Find every line below with the word "Việt". Then give only how many there are.
————————
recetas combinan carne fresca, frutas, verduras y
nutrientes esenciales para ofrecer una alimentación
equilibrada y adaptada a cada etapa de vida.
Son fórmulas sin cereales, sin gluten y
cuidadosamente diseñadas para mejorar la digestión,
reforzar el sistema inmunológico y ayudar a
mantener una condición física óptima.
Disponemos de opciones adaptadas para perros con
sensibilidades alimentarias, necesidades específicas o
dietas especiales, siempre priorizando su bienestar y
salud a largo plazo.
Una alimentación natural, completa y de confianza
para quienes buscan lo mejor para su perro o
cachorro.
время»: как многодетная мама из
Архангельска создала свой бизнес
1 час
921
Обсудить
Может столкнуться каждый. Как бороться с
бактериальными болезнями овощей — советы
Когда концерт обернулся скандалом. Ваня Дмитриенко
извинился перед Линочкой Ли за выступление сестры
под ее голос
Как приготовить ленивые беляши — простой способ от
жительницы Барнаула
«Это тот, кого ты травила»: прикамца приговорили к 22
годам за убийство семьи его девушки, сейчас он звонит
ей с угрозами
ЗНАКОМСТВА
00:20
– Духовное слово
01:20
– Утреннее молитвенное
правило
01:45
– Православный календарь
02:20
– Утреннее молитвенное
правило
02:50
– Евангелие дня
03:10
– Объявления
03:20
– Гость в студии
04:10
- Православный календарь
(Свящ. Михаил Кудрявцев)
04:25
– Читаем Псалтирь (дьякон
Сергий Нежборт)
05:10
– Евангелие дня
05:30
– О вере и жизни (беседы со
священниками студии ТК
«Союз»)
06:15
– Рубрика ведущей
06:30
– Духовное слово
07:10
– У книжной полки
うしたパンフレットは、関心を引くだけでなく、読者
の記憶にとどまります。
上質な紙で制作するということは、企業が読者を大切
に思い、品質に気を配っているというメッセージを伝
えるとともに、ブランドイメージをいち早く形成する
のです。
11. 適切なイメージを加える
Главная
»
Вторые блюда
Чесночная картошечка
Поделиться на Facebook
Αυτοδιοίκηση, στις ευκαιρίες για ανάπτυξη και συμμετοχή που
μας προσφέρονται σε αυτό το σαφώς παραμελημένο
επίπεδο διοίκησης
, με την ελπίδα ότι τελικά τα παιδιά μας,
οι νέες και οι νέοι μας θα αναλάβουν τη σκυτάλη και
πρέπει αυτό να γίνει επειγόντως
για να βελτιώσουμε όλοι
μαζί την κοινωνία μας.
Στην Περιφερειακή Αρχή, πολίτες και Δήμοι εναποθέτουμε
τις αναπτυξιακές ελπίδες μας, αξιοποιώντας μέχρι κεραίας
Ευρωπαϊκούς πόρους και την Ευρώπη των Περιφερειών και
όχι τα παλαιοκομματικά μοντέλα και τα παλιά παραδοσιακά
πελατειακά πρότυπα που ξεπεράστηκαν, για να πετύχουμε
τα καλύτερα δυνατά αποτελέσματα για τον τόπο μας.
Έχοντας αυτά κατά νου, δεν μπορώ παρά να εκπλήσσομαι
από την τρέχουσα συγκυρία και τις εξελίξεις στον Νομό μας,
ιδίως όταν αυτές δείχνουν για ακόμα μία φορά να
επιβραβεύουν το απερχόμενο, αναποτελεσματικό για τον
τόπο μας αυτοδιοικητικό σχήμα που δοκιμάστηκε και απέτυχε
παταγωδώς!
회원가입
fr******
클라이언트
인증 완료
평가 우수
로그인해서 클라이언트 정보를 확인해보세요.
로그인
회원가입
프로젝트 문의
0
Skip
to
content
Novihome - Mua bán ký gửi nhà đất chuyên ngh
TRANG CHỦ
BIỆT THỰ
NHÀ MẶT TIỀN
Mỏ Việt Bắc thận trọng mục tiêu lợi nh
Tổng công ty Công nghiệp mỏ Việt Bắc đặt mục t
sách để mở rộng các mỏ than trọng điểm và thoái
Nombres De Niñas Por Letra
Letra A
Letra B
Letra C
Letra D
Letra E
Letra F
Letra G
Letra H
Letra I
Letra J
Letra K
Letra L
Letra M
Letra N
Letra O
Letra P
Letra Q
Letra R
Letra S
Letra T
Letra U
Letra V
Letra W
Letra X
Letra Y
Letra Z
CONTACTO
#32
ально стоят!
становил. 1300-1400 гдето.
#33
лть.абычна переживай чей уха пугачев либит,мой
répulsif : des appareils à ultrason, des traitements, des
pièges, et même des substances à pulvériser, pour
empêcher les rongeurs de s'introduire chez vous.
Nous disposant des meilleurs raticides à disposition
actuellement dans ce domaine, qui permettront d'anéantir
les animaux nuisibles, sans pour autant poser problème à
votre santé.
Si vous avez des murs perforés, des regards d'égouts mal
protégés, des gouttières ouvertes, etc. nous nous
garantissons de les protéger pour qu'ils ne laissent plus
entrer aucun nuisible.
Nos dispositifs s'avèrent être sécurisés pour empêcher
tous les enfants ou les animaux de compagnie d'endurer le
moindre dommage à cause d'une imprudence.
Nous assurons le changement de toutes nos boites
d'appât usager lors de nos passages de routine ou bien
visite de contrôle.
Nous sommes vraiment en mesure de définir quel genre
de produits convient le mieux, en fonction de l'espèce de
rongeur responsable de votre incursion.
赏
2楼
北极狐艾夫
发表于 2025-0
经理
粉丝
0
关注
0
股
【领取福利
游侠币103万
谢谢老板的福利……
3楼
————————
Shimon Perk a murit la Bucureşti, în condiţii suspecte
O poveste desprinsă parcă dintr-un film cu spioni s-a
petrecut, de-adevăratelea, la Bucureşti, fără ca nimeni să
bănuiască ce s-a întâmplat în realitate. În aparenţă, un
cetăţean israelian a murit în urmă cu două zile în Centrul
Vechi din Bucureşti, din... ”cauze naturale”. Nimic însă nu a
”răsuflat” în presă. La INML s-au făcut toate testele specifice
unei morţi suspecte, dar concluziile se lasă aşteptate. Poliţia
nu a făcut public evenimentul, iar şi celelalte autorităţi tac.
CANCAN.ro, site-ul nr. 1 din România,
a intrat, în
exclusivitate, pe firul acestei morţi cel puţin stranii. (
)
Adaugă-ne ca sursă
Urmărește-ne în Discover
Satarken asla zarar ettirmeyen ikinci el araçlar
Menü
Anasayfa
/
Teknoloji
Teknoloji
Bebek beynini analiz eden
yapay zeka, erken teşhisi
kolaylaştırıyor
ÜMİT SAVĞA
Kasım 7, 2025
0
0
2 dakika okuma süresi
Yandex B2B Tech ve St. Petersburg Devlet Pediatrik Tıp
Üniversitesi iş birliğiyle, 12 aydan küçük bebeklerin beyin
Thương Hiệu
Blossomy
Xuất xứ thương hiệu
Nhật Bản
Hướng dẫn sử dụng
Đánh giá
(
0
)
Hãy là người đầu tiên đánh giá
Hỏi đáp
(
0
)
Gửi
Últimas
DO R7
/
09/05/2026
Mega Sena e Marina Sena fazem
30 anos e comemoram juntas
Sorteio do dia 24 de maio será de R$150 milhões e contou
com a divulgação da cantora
————————
Result of this exercise:
2